[Transcribed page contents]
★ ★ ★
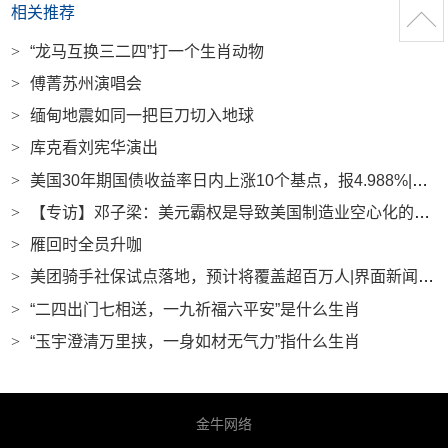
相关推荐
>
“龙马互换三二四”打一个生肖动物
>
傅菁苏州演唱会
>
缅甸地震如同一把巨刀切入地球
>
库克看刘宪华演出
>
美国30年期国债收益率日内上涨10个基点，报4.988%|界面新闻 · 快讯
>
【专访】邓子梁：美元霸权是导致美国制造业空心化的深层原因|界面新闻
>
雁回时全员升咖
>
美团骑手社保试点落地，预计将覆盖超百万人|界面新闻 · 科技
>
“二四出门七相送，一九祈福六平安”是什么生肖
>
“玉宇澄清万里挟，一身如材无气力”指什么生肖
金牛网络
★ ★ ★
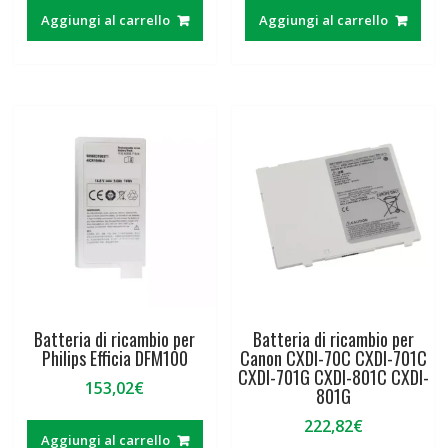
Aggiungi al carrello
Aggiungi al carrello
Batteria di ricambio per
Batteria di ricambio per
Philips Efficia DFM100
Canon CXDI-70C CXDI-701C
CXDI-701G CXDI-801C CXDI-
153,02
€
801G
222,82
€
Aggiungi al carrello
★ ★ ★
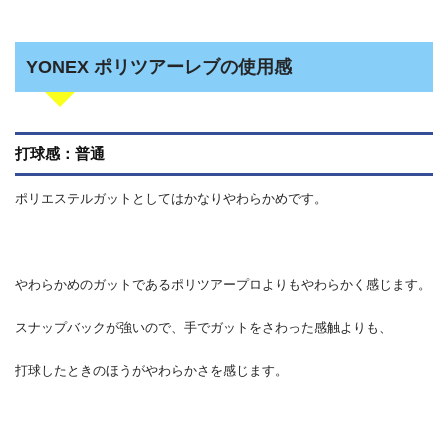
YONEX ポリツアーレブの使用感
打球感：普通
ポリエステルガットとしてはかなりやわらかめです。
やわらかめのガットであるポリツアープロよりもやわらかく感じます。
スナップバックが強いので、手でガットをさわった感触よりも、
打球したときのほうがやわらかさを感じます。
★ ★ ★
Return each line of the data that contains the string "CXDI".

▶ _SOLVED PROBLEM_:
Canon CXDI-70C CXDI-701C
CXDI-701G CXDI-801C CXDI-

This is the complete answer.